#### Task prompt:
Give the entries again exactly as they appear, but without the images.

Input records section start

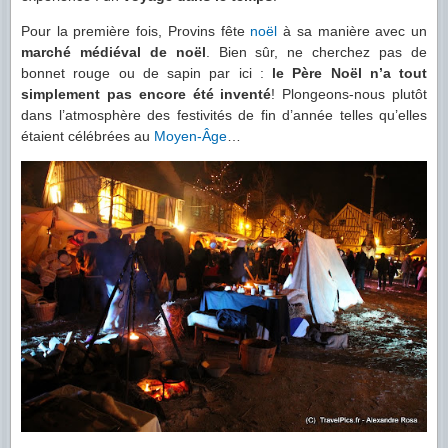
Pour la première fois, Provins fête
noël
à sa manière avec un
marché médiéval de noël
. Bien sûr, ne cherchez pas de
bonnet rouge ou de sapin par ici :
le Père Noël n’a tout
simplement pas encore été inventé
! Plongeons-nous plutôt
dans l’atmosphère des festivités de fin d’année telles qu’elles
étaient célébrées au
Moyen-Âge
…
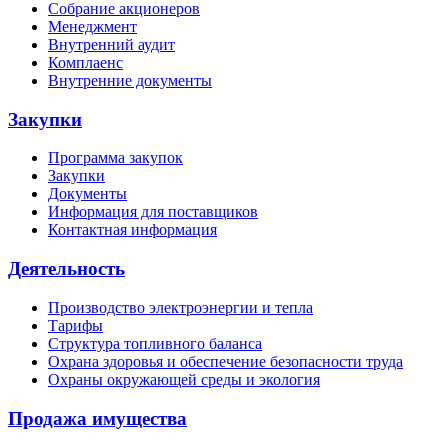
Собрание акционеров
Менеджмент
Внутренний аудит
Комплаенс
Внутренние документы
Закупки
Программа закупок
Закупки
Документы
Информация для поставщиков
Контактная информация
Деятельность
Производство электроэнергии и тепла
Тарифы
Структура топливного баланса
Охрана здоровья и обеспечение безопасности труда
Охраны окружающей среды и экология
Продажа имущества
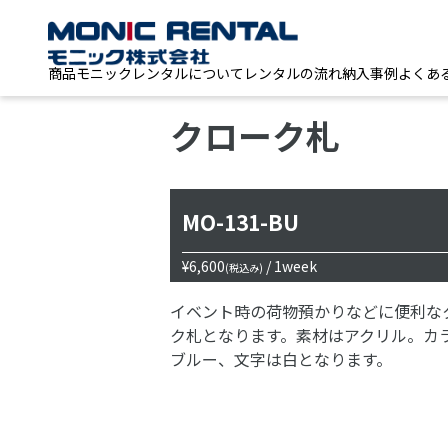
商品
モニックレンタルについて
レンタルの流れ
納入事例
よくあ
クローク札
MO-131-BU
¥6,600
/ 1week
(税込み)
イベント時の荷物預かりなどに便利な
ク札となります。素材はアクリル。カ
ブルー、文字は白となります。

Input records section end

#### Response for this exercise:
Pour la première fois, Provins fête
noël
à sa manière avec un
marché médiéval de noël
. Bien sûr, ne cherchez pas de
bonnet rouge ou de sapin par ici :
le Père Noël n’a tout
simplement pas encore été inventé
! Plongeons-nous plutôt
dans l’atmosphère des festivités de fin d’année telles qu’elles
étaient célébrées au
Moyen-Âge
…
Собрание акционеров
Менеджмент
Внутренний аудит
Комплаенс
Внутренние документы
Закупки
Программа закупок
Закупки
Документы
Информация для поставщиков
Контактная информация
Деятельность
Производство электроэнергии и тепла
Тарифы
Структура топливного баланса
Охрана здоровья и обеспечение безопасности труда
Охраны окружающей среды и экология
Продажа имущества
商品
モニックレンタルについて
レンタルの流れ
納入事例
よくあ
クローク札
MO-131-BU
¥6,600
/ 1week
(税込み)
イベント時の荷物預かりなどに便利な
ク札となります。素材はアクリル。カ
ブルー、文字は白となります。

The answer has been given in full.